How the intervention might work
The mechanism of action of HAase has been extensively studied (Menzel 1998), HAase is a enzymatic complex that has the capacity to dissolve (depolymerize and hydrolyze) Hyaluronic acid (HA), which is the major component of the extracellular cement substance of connective tissue, reduce the viscosity of HA and temporarily alter the intercellular cement without permanent damage (Girish 2007). HAase can increase the permeability of cellular membranes and blood vessels (Menzel 1998), relax the connective tissue around the skin or subcutaneous muscles, and render them less vulnerable to mechanical stress or extension during the passage of the fetus through the vaginal canal (Scarabotto 2008).
HAase has been used in many branches of medicine. Previous studies in obstetrics (Spallicci 2007) have revealed that intracervical HAase injections could ripen the uterine cervix, benefit vaginal deliveries, and shorten the labour time, and the use of HAase in the perineum region helps the tissue achieve the necessary relaxation for fetal passage, minimising the numbers of episiotomies.
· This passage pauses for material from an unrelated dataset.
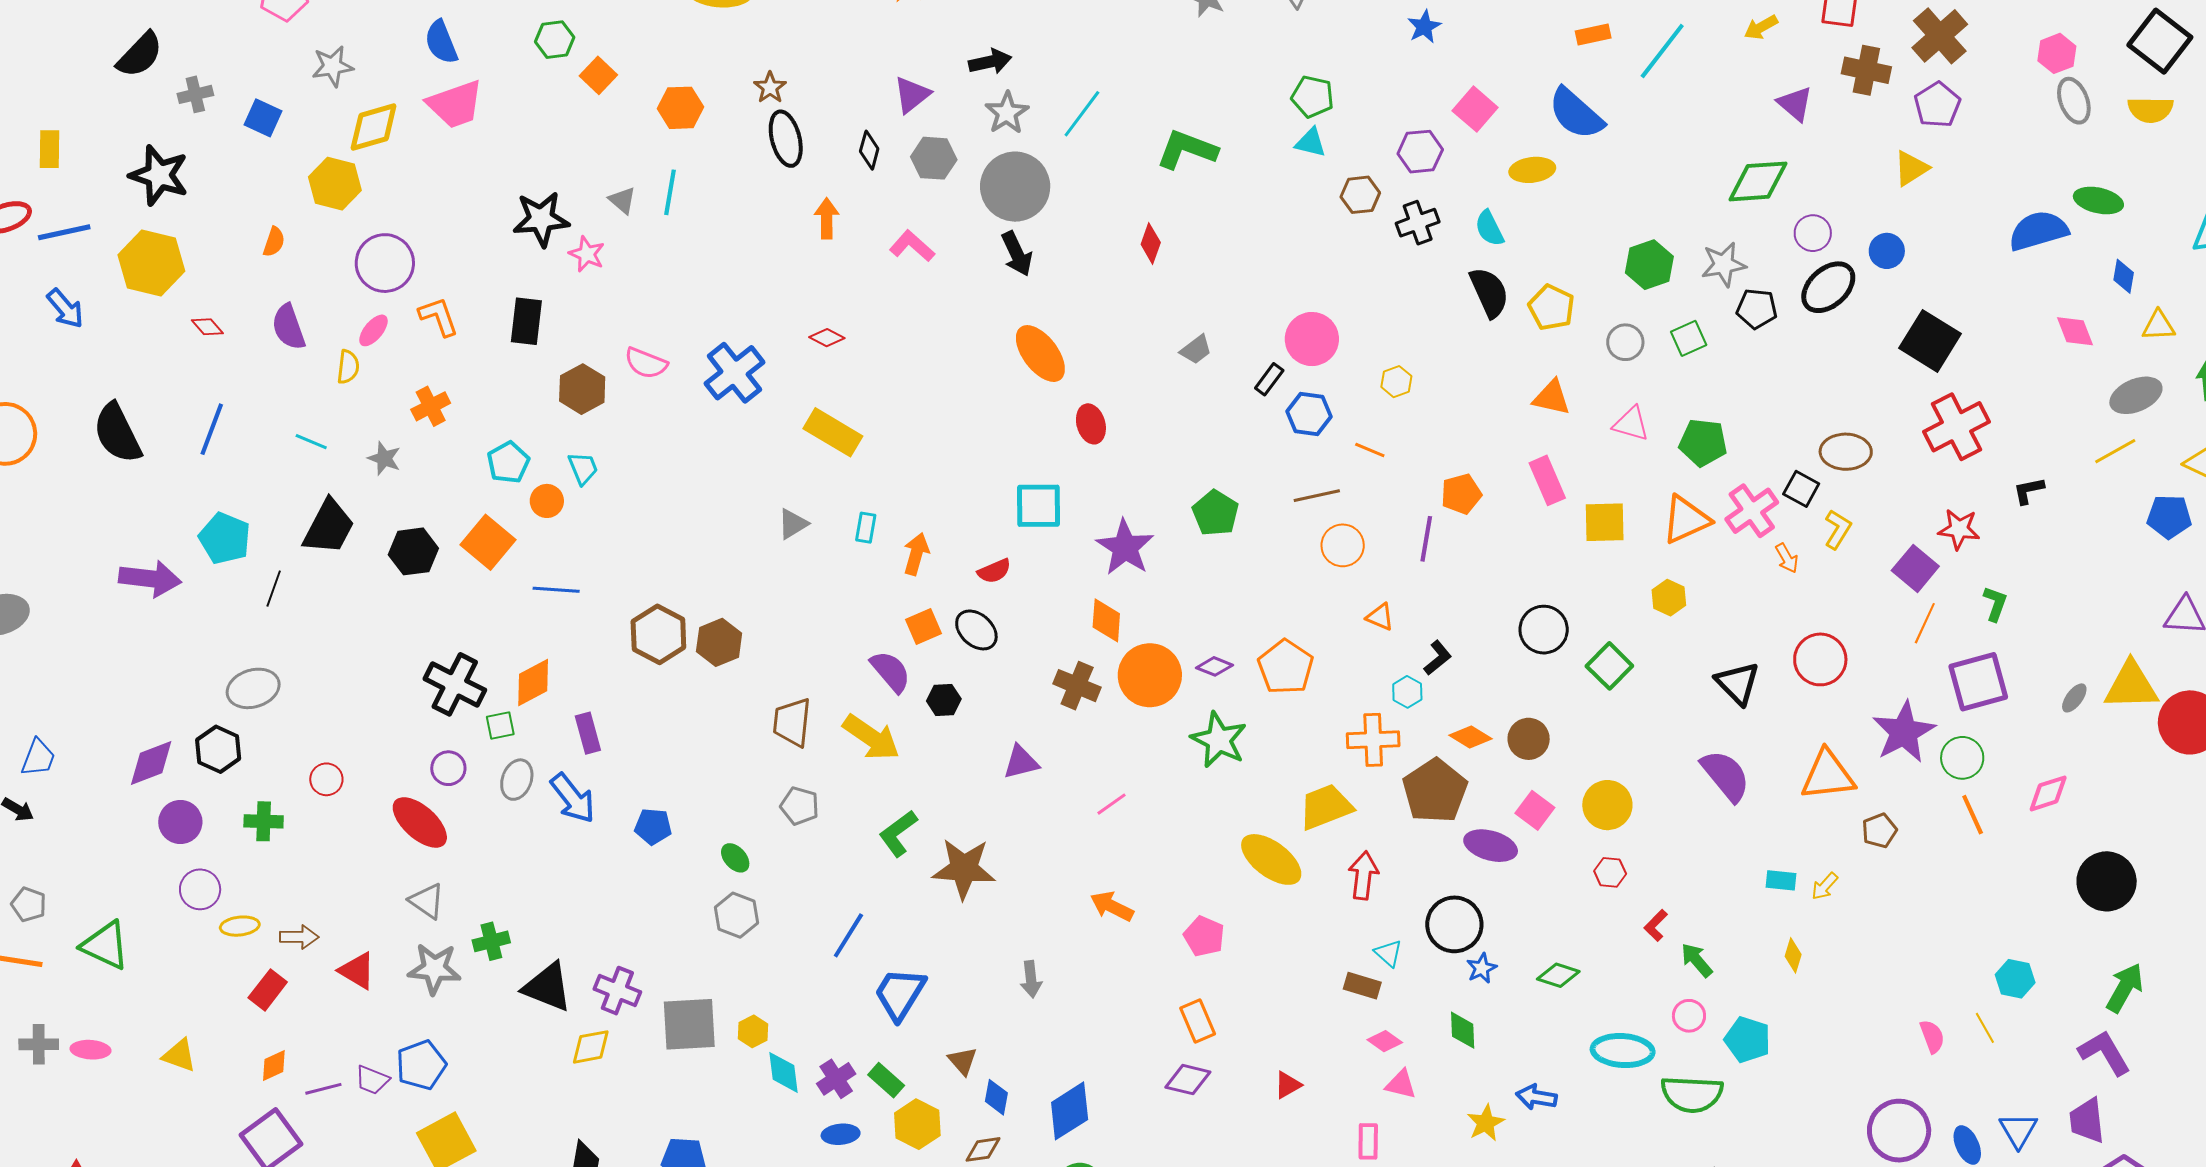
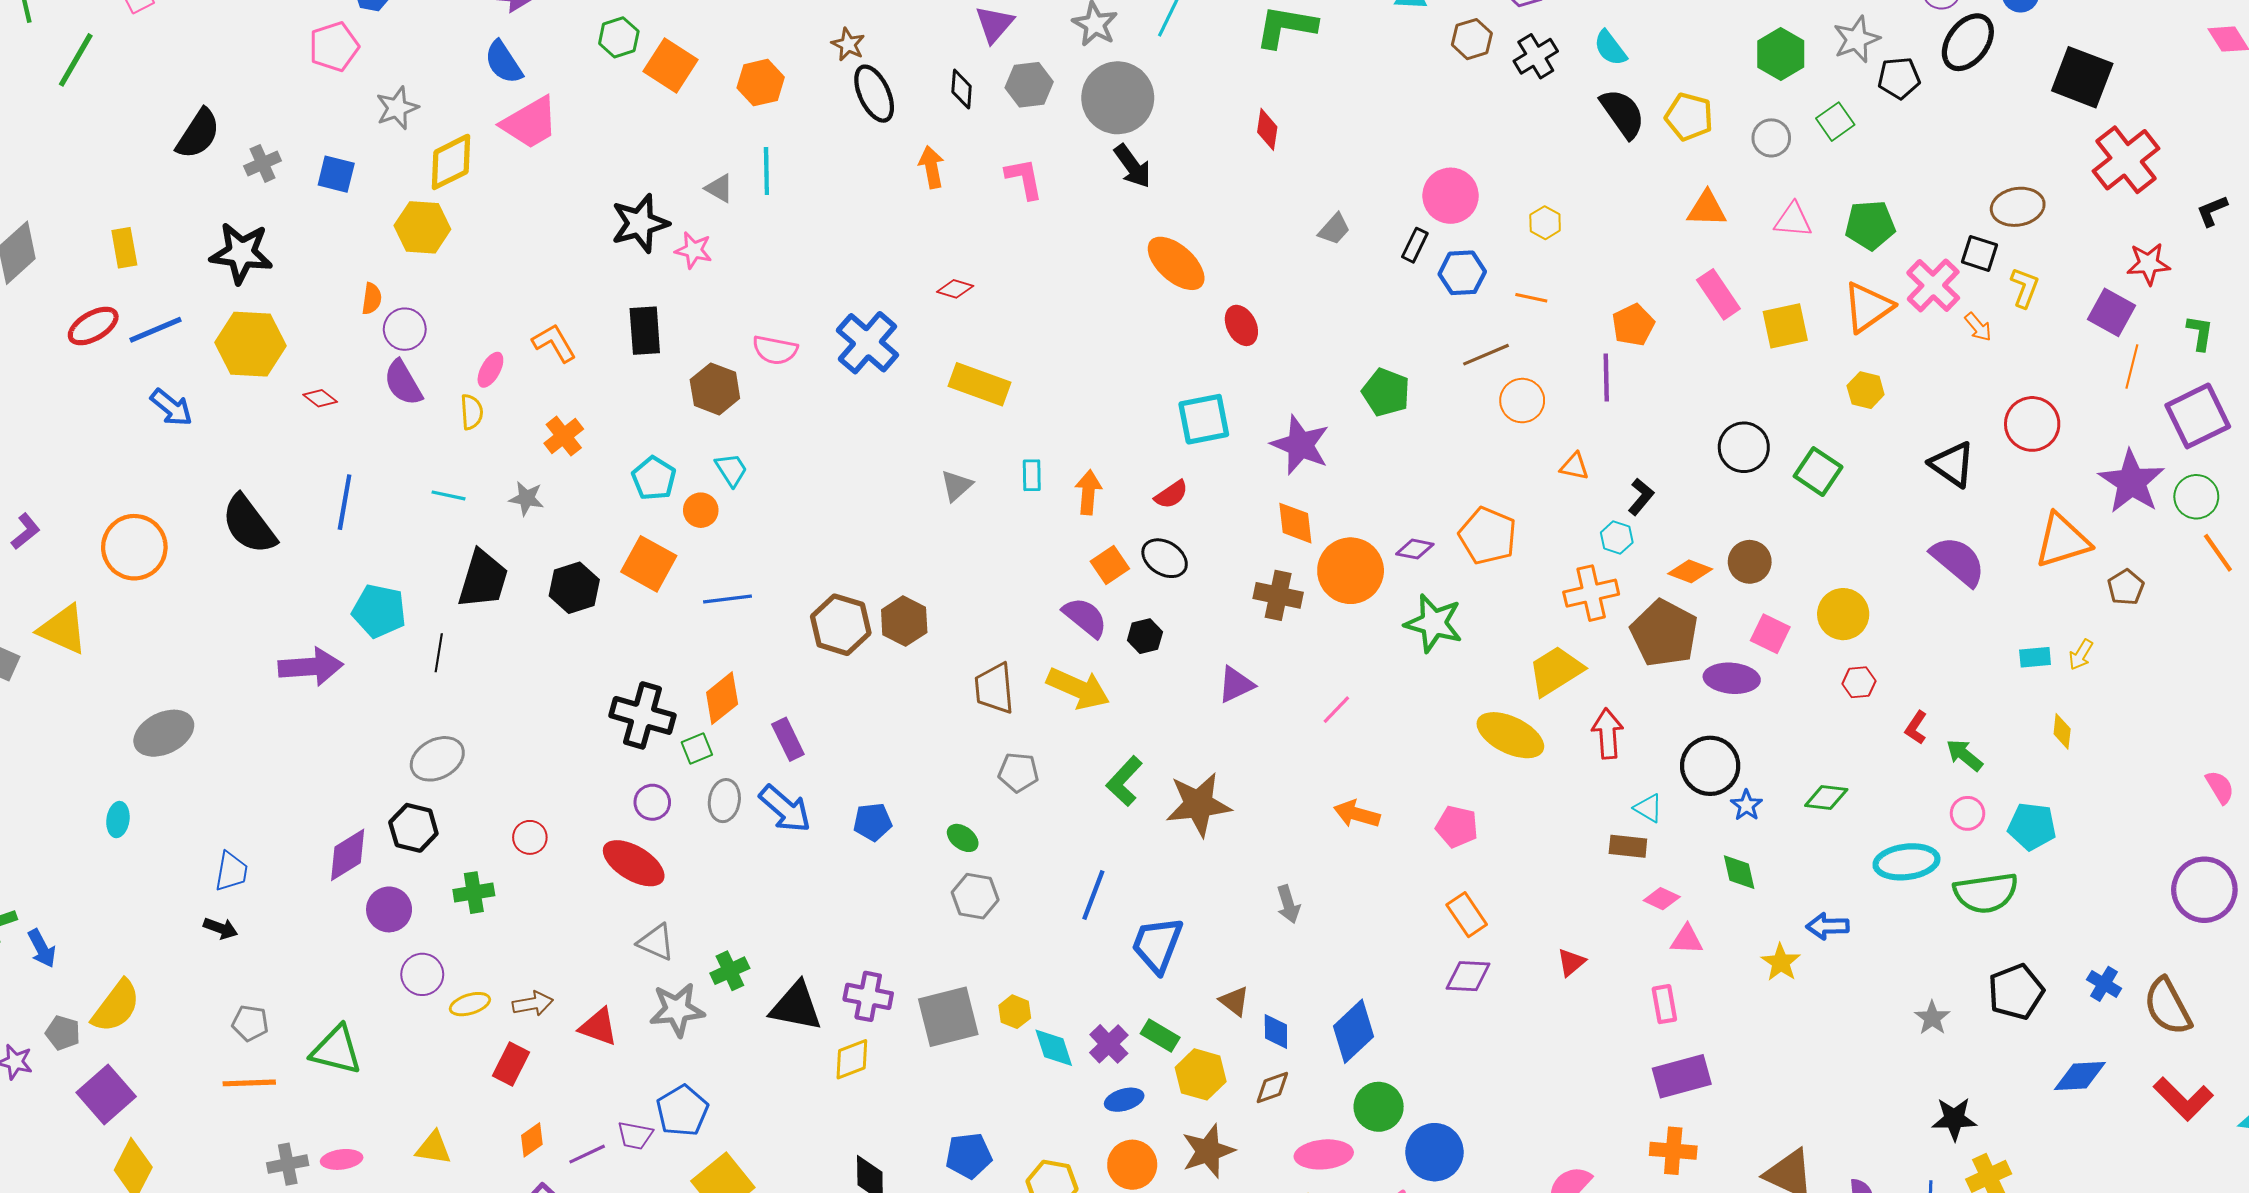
orange square: (598, 75) -> (671, 65), size x1.4
pink L-shape: (912, 246) -> (1024, 179), turned 48
purple circle: (385, 263) -> (405, 329), moved, size x0.7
Why it is important to do this review
Given the high rate of perineal lacerations in primiparas vaginal deliveries and the subsequent morbidities, it is of high importance to identify alternative perineal techniques in order to reduce the perineal trauma and potential associated morbidity during childbirth. The question whether perineal HAase injection can decrease the perineal lacerations has not been satisfactorily answered. Our review aims to evaluate the available evidence about the benefits and side effects of perineal HAase injection for reducing perineal trauma in vaginal deliveries. Perineal HAase may be an efficient and economic method; thus, our review is essential to provide evidence.